It is also time to consider a lawsuit for slander regarding false statements published on this web page. Eben Moglen (name may be misspelled) at FSF can offer some advice or provide contacts with attorneys specializing in such litigation and there are others. It's not like what we are dealing with here is comments by posters at Slashdot. This is an official publication by Microsoft which make statements that slander Linux which need to be challenged. Failure to do so will be a form or acceptance.
This is serious. Of course there is no monolithic Linux community which can respond, but the personalities who are most identified with Linux in the public mind must respond publicly and must act forcefully, and the must get competent legal advice before making offhand statements or posting essays which are sure to be used against them by Microsoft.
Most importantly, the figures most closely associated with Linux in the public mind and the major corporate players on the Linux side like RedHat and Caldera *must not* participate or become involved in any way in these Microsoft sponsored activities, except to publicly debunk them and take the necessary legal action.

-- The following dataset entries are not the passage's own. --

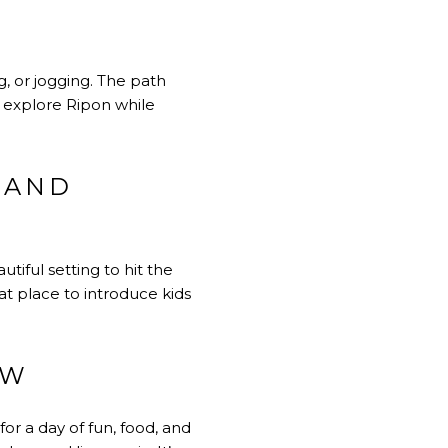
g, or jogging. The path
o explore Ripon while
 AND
tiful setting to hit the
eat place to introduce kids
OW
r a day of fun, food, and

This "quickly taking the lead" stuff is a myth. Linux has been around for 8 years, longer than NT. Where has an open source effort ever surpassed a commercial product in terms of quality and performance?
Smart people don't code for free.
The standard - maybe - for now. The clock's ticking....

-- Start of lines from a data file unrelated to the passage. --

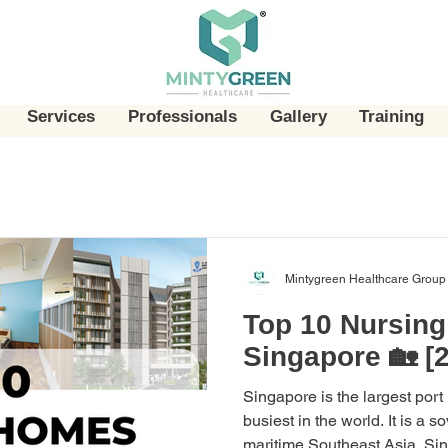
Services
Professionals
Gallery
Training
Mintygreen Healthcare Group
Top 10 Nursin
Singapore 🏡 [
Singapore is the largest port
busiest in the world. It is a s
maritime Southeast Asia. Sing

Its as much as I expect that Microsoft can't make a robust solution for everyone - they can't even write good software for their own products
Maybe 50% uptime. I work with large NT servers running oracle, and its unstable as hell. Plus MS is so slow in responding, and the MS people I deal with don't know anything. I hate to think how much the large company I work for pays to have MS support.
Anyone who thinks the results will be in Linux's
favor when the challenge is accepted just does not understand how the big boys play. They knew from the beginning how this was going to go and they were gleefully waiting for everyone to say how flawed the tests were. Then they would get everyone to come and fine tune Liunx (but under the specific conditions they knew would always favorbetter results for NT)so they can crow Linux had its best shot. Then the results will be even more damaging for Liux's mindshare. Its a sucker's game and its amazing how so few seem to get it.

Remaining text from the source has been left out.